Indeed, the values of the futures market do not match the expectations of analysts, who see values above 100 euros. But the real fear has to do with last year’s strong volatility continuing. The variation in gas prices in the TTF market was slightly higher than 6% throughout 2022, both towards rising and falling values. This is in stark contrast to Brent barrels, whose variation was limited to a third, 2%.
For the next few months, “the greatest volatility is expected on the supply sideand could be affected by expectations of a shortage in the LNG supply and, therefore, of fewer natural gas reserves than expected”, explains Cautel.
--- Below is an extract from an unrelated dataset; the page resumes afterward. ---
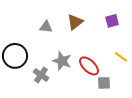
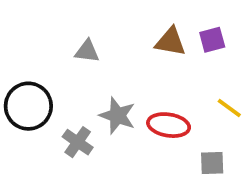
brown triangle: (75, 22) -> (170, 42), moved, turned 48
red ellipse: (89, 66) -> (169, 125), turned -35
gray square: (104, 83) -> (212, 163), moved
2022 has confirmed that black swans, fortuitous events that cause surprise, exist. “2022 has been one of the five warmest years on record and is a reminder of the risks of climate change and its impact on weather patterns”, says a commodity forecast from Swiss bank UBS. Nothing prevents us from thinking that the high temperatures that today make the Twenty-seven happy will become a serious problem in the summer season.
The use of electricity to air condition buildings is on the rise and has increased by 212% in the last decade on the continent, according to data from the European Commission. This puts governments before the double challenge of filling gas tanks for the following winter while the demand for electricity generation remains high.
In the last summer, 33% of electricity generation in Spain was produced from gas, according to data from July to September from Red Eléctrica. In contrast, in the same period of 2021 the level was limited to 21% and in 2020 to 25%. In particular, the European Environment Agency (EEA) highlights that Spain and Portugal, like Greece and Italy, are the countries most affected by frequent heat waves and high electricity prices. In these countries, households could consume 71% of their total average annual energy use in cooling.
That domestic consumption continue at moderate levels, as well as security of supplies, is essential to prevent an increase in industrial demand from skyrocketing. The attitude of households together with the optimism of the markets and the caution of regulators can definitely leave fears behind.